Pull out every line in the data that has the string "contact" in it.

Records provided
________________________
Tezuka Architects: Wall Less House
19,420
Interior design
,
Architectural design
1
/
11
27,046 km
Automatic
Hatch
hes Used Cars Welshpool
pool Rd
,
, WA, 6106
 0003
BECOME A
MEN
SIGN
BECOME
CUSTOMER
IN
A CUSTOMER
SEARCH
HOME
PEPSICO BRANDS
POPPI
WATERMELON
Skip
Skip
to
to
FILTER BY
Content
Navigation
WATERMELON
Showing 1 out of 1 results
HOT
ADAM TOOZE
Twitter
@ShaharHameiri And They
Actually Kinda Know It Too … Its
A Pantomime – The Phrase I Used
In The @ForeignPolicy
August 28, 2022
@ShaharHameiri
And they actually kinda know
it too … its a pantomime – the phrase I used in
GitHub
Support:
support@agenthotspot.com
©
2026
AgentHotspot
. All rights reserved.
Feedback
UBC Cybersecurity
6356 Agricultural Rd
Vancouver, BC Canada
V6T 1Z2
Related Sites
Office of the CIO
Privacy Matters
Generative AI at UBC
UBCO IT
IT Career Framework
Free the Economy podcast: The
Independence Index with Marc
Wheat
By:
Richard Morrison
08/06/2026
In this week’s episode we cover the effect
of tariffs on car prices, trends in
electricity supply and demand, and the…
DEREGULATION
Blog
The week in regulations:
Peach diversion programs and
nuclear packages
________________________
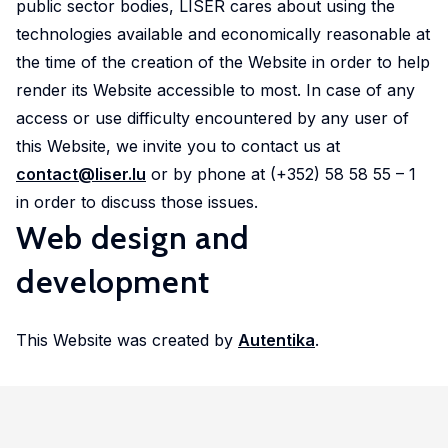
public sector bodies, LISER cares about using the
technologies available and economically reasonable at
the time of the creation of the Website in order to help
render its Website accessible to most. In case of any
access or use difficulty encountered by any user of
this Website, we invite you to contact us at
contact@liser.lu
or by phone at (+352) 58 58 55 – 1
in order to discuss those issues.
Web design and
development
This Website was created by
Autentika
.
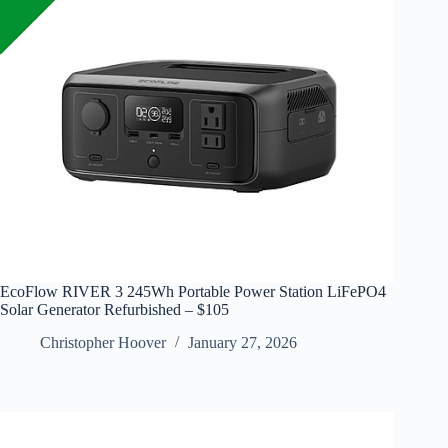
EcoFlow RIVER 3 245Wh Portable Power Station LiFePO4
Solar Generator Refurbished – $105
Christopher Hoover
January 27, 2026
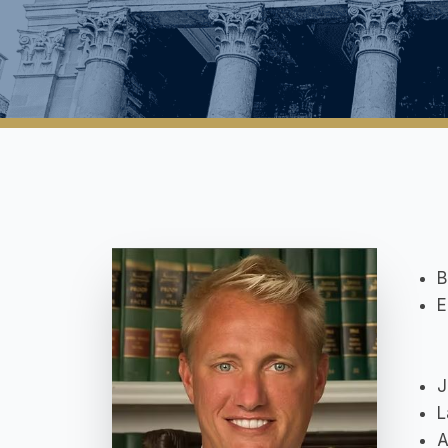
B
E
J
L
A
________________________
Response to this task
this Website, we invite you to contact us at
contact@liser.lu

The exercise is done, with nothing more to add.